Muller, who has attended Harvest for five years and developed a friendship with MacDonald, wrote in a Daily Herald op-ed that he’d seen the best the church had to offer: MacDonald’s punchy sermons renewed Muller’s faith, brought his family back into Christian community, and taught him the truth of the gospel.
However, he ultimately agreed with the wave of backlash his pastor-friend now faced, condemning how MacDonald’s drama had overshadowed Harvest and threatening a class-action lawsuit yesterday if MacDonald remained its pastor for another week.
“Pray for those of us who donate 10 percent of our income and would like to know where the money really goes. Pray for those outside the faith who will never come to salvation because of how this appears to them,” Muller wrote in his op-ed. “For a great many, it’s time for the cult of personality of James MacDonald at Harvest chapter to close and the actual Bible to be opened again.”
Today on his edgy radio show, Muller said while he felt MacDonald’s firing had to happen, he also had “wanted nothing to do with any of it” and now “my part is done.”
“I feel like God was using me in this,” he said. “I hope it doesn’t chase people away from their spiritual quest—away from God.”
“I take no joy in this announcement,” said Muller. “But I hope the healing can begin, and I hope the abuse will stop.”
Roys also lamented the fallout of today’s news.

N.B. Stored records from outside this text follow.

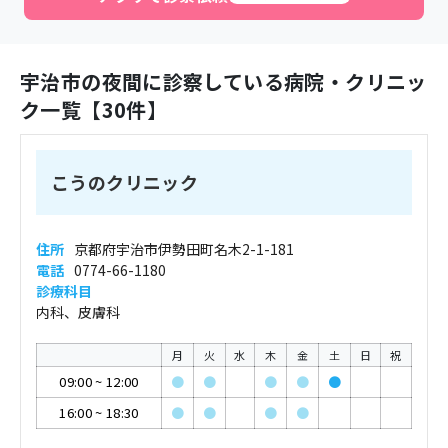
宇治市
の夜間に診察している病院・クリニッ
ク一覧【
30
件】
こうのクリニック
住所
京都府宇治市伊勢田町名木2-1-181
電話
0774-66-1180
診療科目
内科、皮膚科
月
火
水
木
金
土
日
祝
09:00
~
12:00
●
●
●
●
●
16:00
~
18:30
●
●
●
●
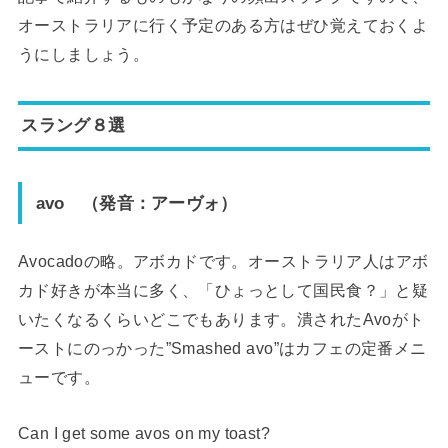
オーストラリアに行く予定のある方はぜひ覚えておくよ
うにしましょう。
スラング８選
avo
（発音：アーヴォ）
Avocadoの略。アボカドです。オーストラリア人はアボ
カド好きが本当に多く、「ひょっとして国民食？」と疑
いたくなるくらいどこでもあります。潰されたAvoがト
ーストにのっかった”Smashed avo”はカフェの定番メニ
ューです。
Can I get some avos on my toast?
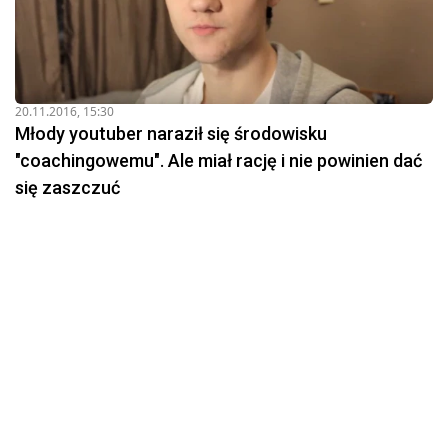
20.11.2016, 15:30
Młody youtuber naraził się środowisku
"coachingowemu". Ale miał rację i nie powinien dać
się zaszczuć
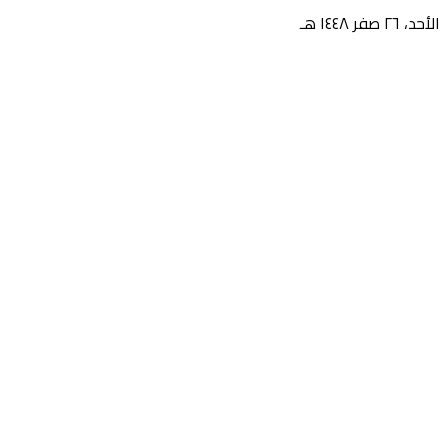
الأحد، ٢٦ صفر ١٤٤٨ هـ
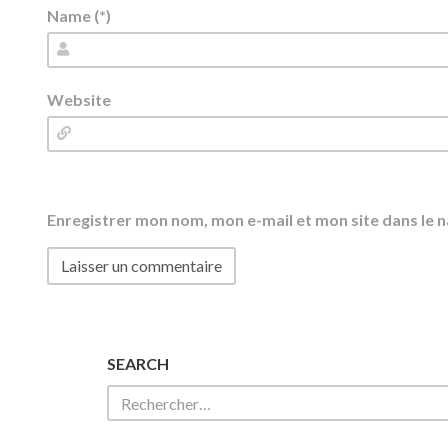
Name (*)
Website
Enregistrer mon nom, mon e-mail et mon site dans le
SEARCH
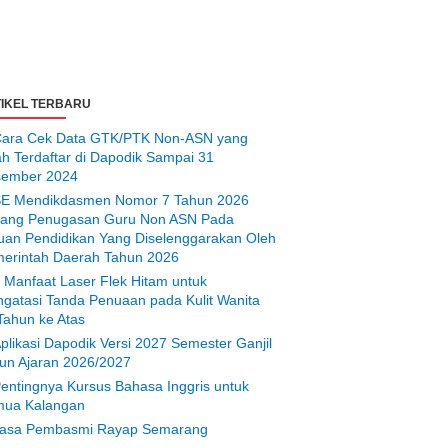
IKEL TERBARU
ara Cek Data GTK/PTK Non-ASN yang
ah Terdaftar di Dapodik Sampai 31
ember 2024
E Mendikdasmen Nomor 7 Tahun 2026
tang Penugasan Guru Non ASN Pada
uan Pendidikan Yang Diselenggarakan Oleh
erintah Daerah Tahun 2026
 Manfaat Laser Flek Hitam untuk
gatasi Tanda Penuaan pada Kulit Wanita
Tahun ke Atas
plikasi Dapodik Versi 2027 Semester Ganjil
un Ajaran 2026/2027
entingnya Kursus Bahasa Inggris untuk
ua Kalangan
asa Pembasmi Rayap Semarang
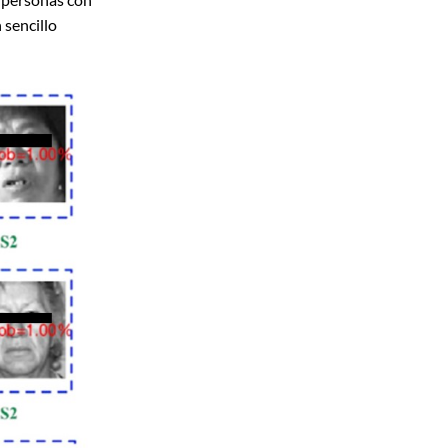
 sencillo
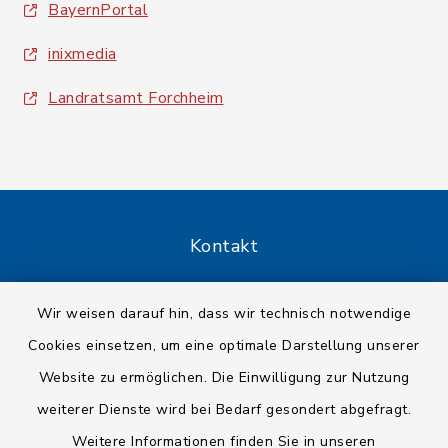
BayernPortal
inixmedia
Landratsamt Forchheim
Kontakt
Barrierefreiheit
Wir weisen darauf hin, dass wir technisch notwendige
Cookies einsetzen, um eine optimale Darstellung unserer
Datenschutz
Website zu ermöglichen. Die Einwilligung zur Nutzung
Impressum
weiterer Dienste wird bei Bedarf gesondert abgefragt.
Weitere Informationen finden Sie in unseren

“Lastly, we need to comfort hurting today,” she wrote. “I know many people who attend Harvest or who have been impacted by MacDonald’s preaching are crushed today. As one person whom MacDonald led to the Lord remarked to me, ‘It’s like finding out your wife is a serial killer.’ The disillusionment, betrayal, and loss can be excruciating. This is a very vulnerable time for a lot of people and I am sure God weeps for every single wounded soul.”
Harvest numbers 13,000 attendees across seven locations, and the church began affiliating with the Southern Baptist Convention in 2015. In addition to leading Harvest, MacDonald acquired a massive evangelical following through his books, Bible studies, and Walk in the Word radio program, with more than a million fans on Facebook.
In announcing MacDonald’s termination, Harvest elders stated they are “committed to fulfilling our fiduciary duty as the leadership of this congregation, knowing that at times the outcome may be misunderstood or emotionally painful. … We sincerely thank you for your prayers, your support, and your patience as we work together to restore a trust in leadership, a humility to surrender to biblical authority, and a firm resolve to move forward as a church family.”